The answer should consist of each line from the data below that includes "segbert".

[Provided data — start]

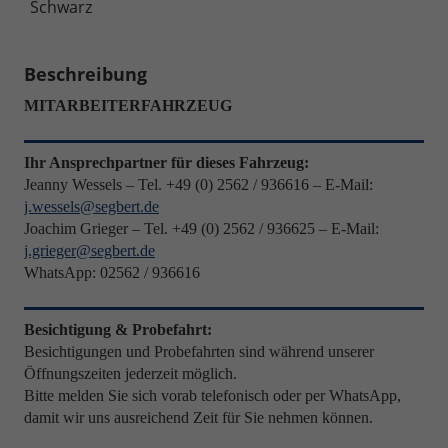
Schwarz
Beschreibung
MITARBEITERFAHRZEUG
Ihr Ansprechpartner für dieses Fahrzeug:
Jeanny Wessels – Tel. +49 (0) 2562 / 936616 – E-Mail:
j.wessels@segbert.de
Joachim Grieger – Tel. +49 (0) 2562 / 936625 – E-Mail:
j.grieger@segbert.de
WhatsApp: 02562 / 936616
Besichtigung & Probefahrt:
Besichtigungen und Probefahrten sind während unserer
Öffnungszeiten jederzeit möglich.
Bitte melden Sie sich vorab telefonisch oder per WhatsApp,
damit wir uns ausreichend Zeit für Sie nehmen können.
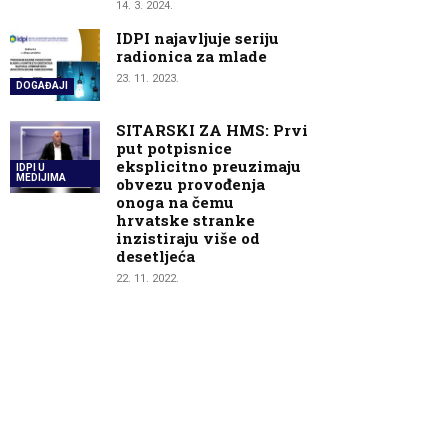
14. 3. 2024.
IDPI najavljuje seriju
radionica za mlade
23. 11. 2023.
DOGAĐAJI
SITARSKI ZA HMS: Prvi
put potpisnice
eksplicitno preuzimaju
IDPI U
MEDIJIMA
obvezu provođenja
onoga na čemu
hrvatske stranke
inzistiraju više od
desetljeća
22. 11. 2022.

[Provided data — finish]

▶ _Exercise solution_:
j.wessels@segbert.de
j.grieger@segbert.de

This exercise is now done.